Innovation schools may be either existing schools or new schools, may serve students from multiple school districts, or may be virtual (online) distance-learning programs.

Nearly anyone except private and parochial schools can submit an application to form an innovation school, including parents, teachers, and non-profit organizations. The applications are reviewed by the school committee (i.e. local school board), the local teachers' union, and the district superintendent. The application must include a school prospectus that outlines:
  • the overall vision of the school, including how the increased flexibility will help improve school performance and student achievement;
  • the specific needs or challenges the school will be designed to address;
  • the kind of autonomy and flexibility sought;
  • preliminary components of the school's innovation plan, to be developed in full by a stakeholder committee upon approval of the application;
  • the process that will be implemented to involve the appropriate stakeholders; and
  • a tentative timetable for developing and establishing the school.
Once the application has been approved, the applicant must promptly form an innovation plan committee of not more than 11 people chosen largely by the applicant, provided that it includes:
  • the applicant,
  • a representative of the superintendent,
  • a representative of the school committee,
  • a parent,
  • a principal of the school district, and
  • two teachers, one of whom is nominated by the local teachers' union.
The innovation plan describes how the school expects to improve school performance and student achievement, and must address: curriculum, budget, schedule, staffing (including recruitment, employment, evaluation, and compensation), policies and procedures, and professional development.
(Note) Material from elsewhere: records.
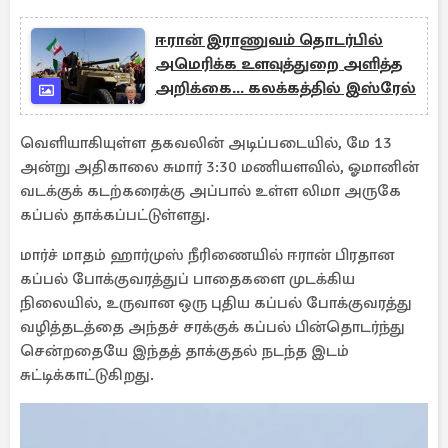
ஈரான் இராணுவம் தொடர்பில்
அமெரிக்க உளவுத்துறை அளித்த
அறிக்கை... கலக்கத்தில் இஸ்ரேல்
வெளியாகியுள்ள தகவலின் அடிப்படையில், மே 13
அன்று அதிகாலை சுமார் 3:30 மணியளவில், ஓமானின்
வடக்குக் கடற்கரைக்கு அப்பால் உள்ள லிமா அருகே
கப்பல் தாக்கப்பட்டுள்ளது.
மார்ச் மாதம் ஹார்முஸ் நீரிணையில் ஈரான் பிரதான
கப்பல் போக்குவரத்துப் பாதைகளை முடக்கிய
நிலையில், உருவான ஒரு புதிய கப்பல் போக்குவரத்து
வழித்தடத்தை அந்தச் சரக்குக் கப்பல் பின்தொடர்ந்து
சென்றதையே இந்தத் தாக்குதல் நடந்த இடம்
சுட்டிக்காட்டுகிறது.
The plan must include measurable annual goals with a variety of indicators, and should be based on student outcome data, to the extent practicable. The plan may optionally be implemented by an external partner.
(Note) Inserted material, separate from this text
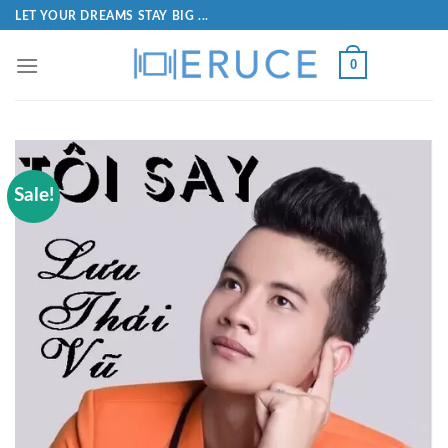
LET YOUR DREAMS STAY BIG ...
0
Sale!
The local school committee must hold at least one public hearing before voting whether or not to authorize the school for not more than five years. The school will then be evaluated annually by the district superintendent, and the school committee may amend the plan as necessary if the school fails to meet the goals set out in the innovation plan. If the school fails substantially to meet the plan's goals, the school committee can terminate the school's authorization (but not before the end of the school's third year). If the school meets its goals satisfactorily, school leadership may petition to renew the authorization for another period of not more than five years after convening a stakeholder committee to discuss potential revisions to the plan.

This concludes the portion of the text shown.